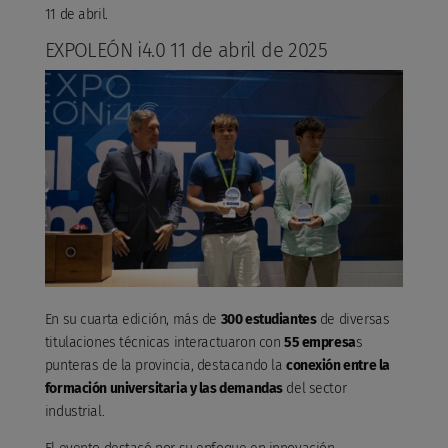
11 de abril.
EXPOLEÓN i4.0 11 de abril de 2025
En su cuarta edición, más de
300 estudiantes
de diversas
titulaciones técnicas interactuaron con
55 empresa
s
punteras de la provincia, destacando la
conexión entre la
formación universitaria y las demandas
del sector
industrial.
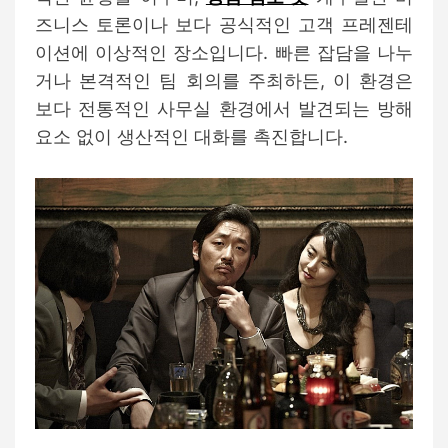
즈니스 토론이나 보다 공식적인 고객 프레젠테
이션에 이상적인 장소입니다. 빠른 잡담을 나누
거나 본격적인 팀 회의를 주최하든, 이 환경은
보다 전통적인 사무실 환경에서 발견되는 방해
요소 없이 생산적인 대화를 촉진합니다.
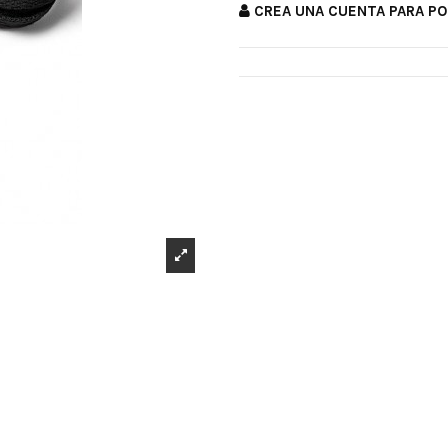
CREA UNA CUENTA PARA P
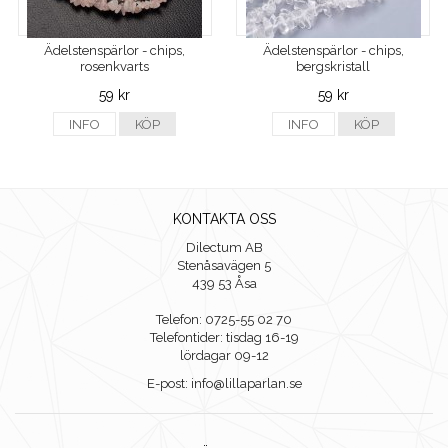
Ädelstenspärlor - chips,
Ädelstenspärlor - chips,
rosenkvarts
bergskristall
59 kr
59 kr
INFO
KÖP
INFO
KÖP
KONTAKTA OSS
Dilectum AB
Stenåsavägen 5
439 53 Åsa
Telefon: 0725-55 02 70
Telefontider: tisdag 16-19
lördagar 09-12
E-post: info@lillaparlan.se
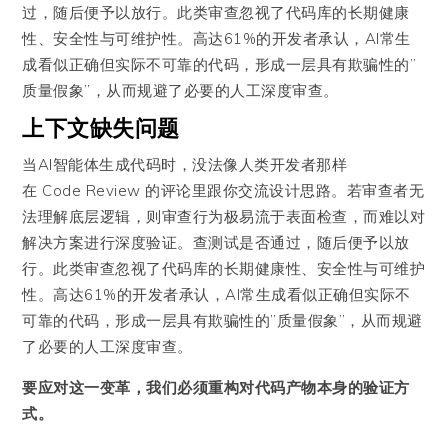
过，随后便予以放行。此类审查忽视了代码库的长期健康
性、安全性与可维护性。高达61%的开发者承认，AI常生
成看似正确但实际不可靠的代码，形成一层具有欺骗性的”
质量假象”，从而规避了必要的人工深度审查。
上下文缺失问题
当AI智能体生成代码时，没法像人类开发者那样
在 Code Review 的评论里跟你交流设计思路。若审查者无
法理解底层逻辑，则审查行为极易流于表面检查，而难以对
解决方案进行深度验证。查测试是否通过，随后便予以放
行。此类审查忽视了代码库的长期健康性、安全性与可维护
性。高达61%的开发者承认，AI常生成看似正确但实际不
可靠的代码，形成一层具有欺骗性的”质量假象”，从而规避
了必要的人工深度审查。
要应对这一变革，我们必须重构对代码产物本身的验证方
式。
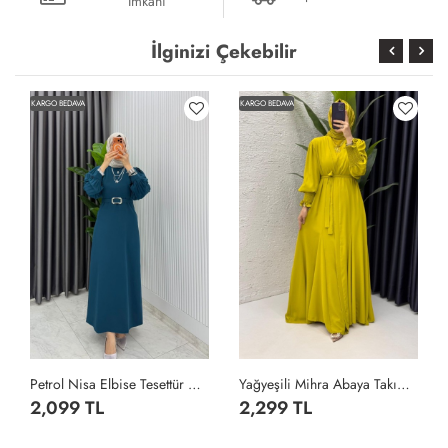
İmkanı
İlginizi Çekebilir
KARGO BEDAVA
KARGO BEDAVA
Petrol Nisa Elbise Tesettür Giyim Petrol Yeşili
Yağyeşili Mihra Abaya Takım Tesettür Giyim Yağ Yeşili
2,099 TL
2,299 TL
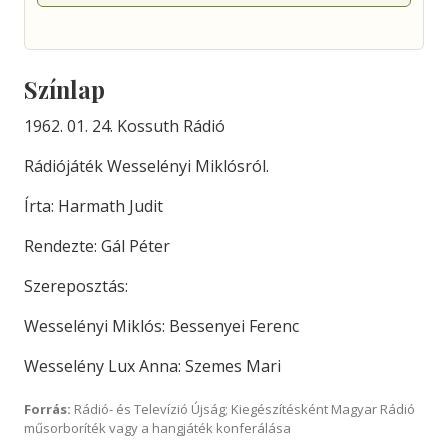
Színlap
1962. 01. 24. Kossuth Rádió
Rádiójáték Wesselényi Miklósról.
Írta: Harmath Judit
Rendezte: Gál Péter
Szereposztás:
Wesselényi Miklós: Bessenyei Ferenc
Wesselény Lux Anna: Szemes Mari
Forrás:
Rádió- és Televízió Újság; Kiegészítésként Magyar Rádió
műsorboríték vagy a hangjáték konferálása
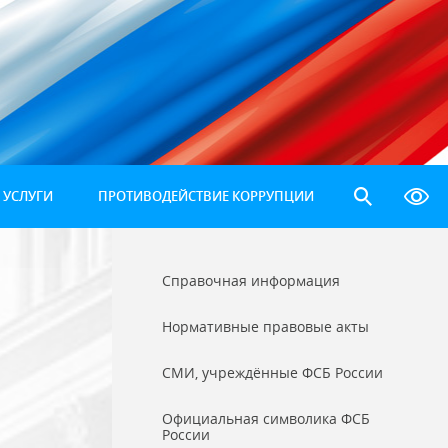
 УСЛУГИ
ПРОТИВОДЕЙСТВИЕ КОРРУПЦИИ
Справочная информация
Нормативные правовые акты
СМИ, учреждённые ФСБ России
Официальная символика ФСБ
России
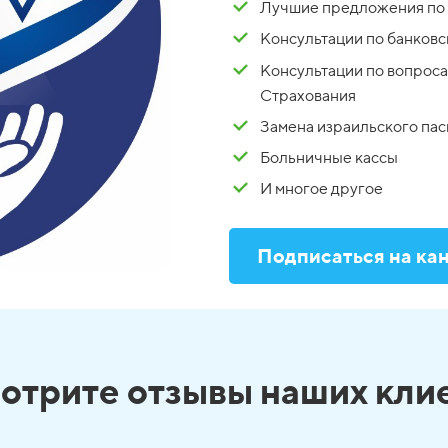
Лучшие предложения по 
Консультации по банковс
Консультации по вопрос
Страхования
Замена израильского па
Больничные кассы
И многое другое
Подписаться на ка
отрите отзывы наших кли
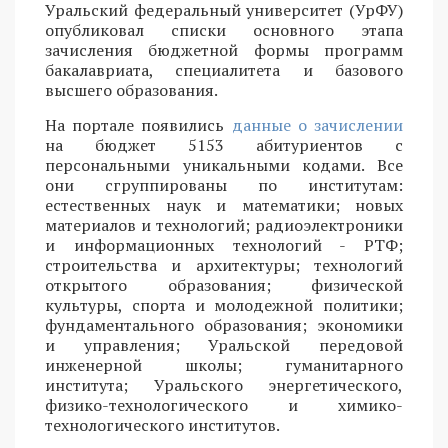
Уральский федеральный университет (УрФУ)
опубликовал списки основного этапа
зачисления бюджетной формы программ
бакалавриата, специалитета и базового
высшего образования.
На портале появились
данные о зачислении
на бюджет 5153 абитуриентов с
персональными уникальными кодами. Все
они сгруппированы по институтам:
естественных наук и математики; новых
материалов и технологий; радиоэлектроники
и информационных технологий - РТФ;
строительства и архитектуры; технологий
открытого образования; физической
культуры, спорта и молодежной политики;
фундаментального образования; экономики
и управления; Уральской передовой
инженерной школы; гуманитарного
института; Уральского энергетического,
физико-технологического и химико-
технологического институтов.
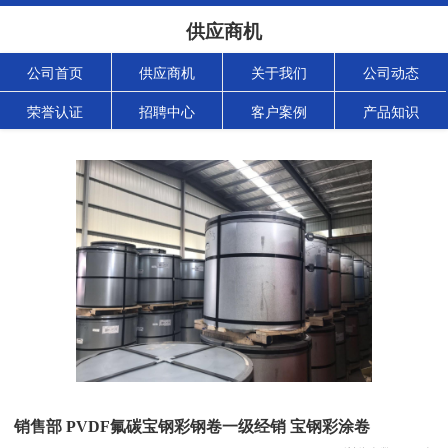
供应商机
公司首页
供应商机
关于我们
公司动态
荣誉认证
招聘中心
客户案例
产品知识
销售部 PVDF氟碳宝钢彩钢卷一级经销 宝钢彩涂卷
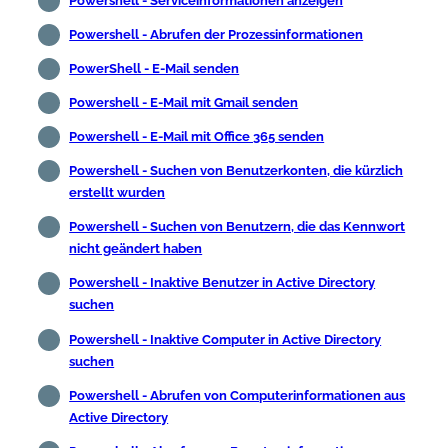
Powershell - Serviceinformationen anzeigen
Powershell - Abrufen der Prozessinformationen
PowerShell - E-Mail senden
Powershell - E-Mail mit Gmail senden
Powershell - E-Mail mit Office 365 senden
Powershell - Suchen von Benutzerkonten, die kürzlich
erstellt wurden
Powershell - Suchen von Benutzern, die das Kennwort
nicht geändert haben
Powershell - Inaktive Benutzer in Active Directory
suchen
Powershell - Inaktive Computer in Active Directory
suchen
Powershell - Abrufen von Computerinformationen aus
Active Directory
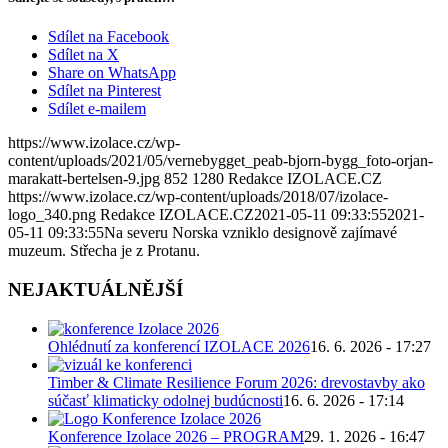
Sdílet na Facebook
Sdílet na X
Share on WhatsApp
Sdílet na Pinterest
Sdílet e-mailem
https://www.izolace.cz/wp-
content/uploads/2021/05/vernebygget_peab-bjorn-bygg_foto-orjan-
marakatt-bertelsen-9.jpg
852
1280
Redakce IZOLACE.CZ
https://www.izolace.cz/wp-content/uploads/2018/07/izolace-
logo_340.png
Redakce IZOLACE.CZ
2021-05-11 09:33:55
2021-
05-11 09:33:55
Na severu Norska vzniklo designově zajímavé
muzeum. Střecha je z Protanu.
NEJAKTUÁLNĚJŠÍ
Ohlédnutí za konferencí IZOLACE 2026
16. 6. 2026 - 17:27
Timber & Climate Resilience Forum 2026: drevostavby ako
súčasť klimaticky odolnej budúcnosti
16. 6. 2026 - 17:14
Konference Izolace 2026 – PROGRAM
29. 1. 2026 - 16:47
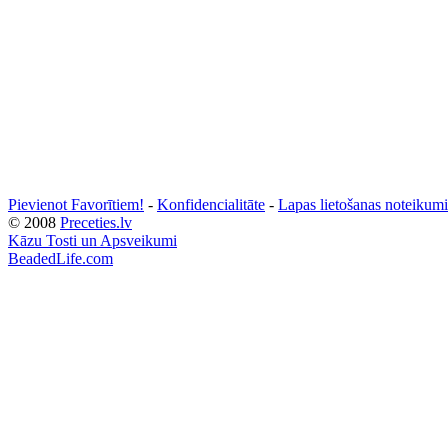
Pievienot Favorītiem!
-
Konfidencialitāte
-
Lapas lietošanas noteikumi
© 2008
Preceties.lv
Kāzu Tosti un Apsveikumi
BeadedLife.com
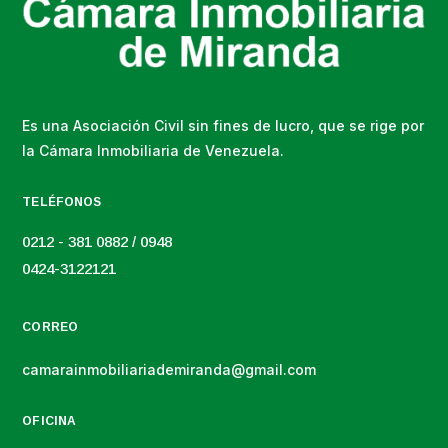
Es una Asociación Civil sin fines de lucro, que se rige por
la Cámara Inmobiliaria de Venezuela.
TELÉFONOS
0212 - 381 0882 / 0948
0424-3122121
CORREO
camarainmobiliariademiranda@gmail.com
OFICINA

### PROBLEM
Leaving out all pictures, set down exactly the lines of the material above, from the line with "Справочная информация" to the line with "и информационных технологий - РТФ;" inclusive, and no others.

### ANSWER
Справочная информация
Нормативные правовые акты
СМИ, учреждённые ФСБ России
Официальная символика ФСБ
России
Лучшие предложения по 
Консультации по банковс
Консультации по вопрос
Страхования
Замена израильского па
Больничные кассы
И многое другое
Подписаться на ка
отрите отзывы наших кли
Уральский федеральный университет (УрФУ)
опубликовал списки основного этапа
зачисления бюджетной формы программ
бакалавриата, специалитета и базового
высшего образования.
На портале появились
данные о зачислении
на бюджет 5153 абитуриентов с
персональными уникальными кодами. Все
они сгруппированы по институтам:
естественных наук и математики; новых
материалов и технологий; радиоэлектроники
и информационных технологий - РТФ;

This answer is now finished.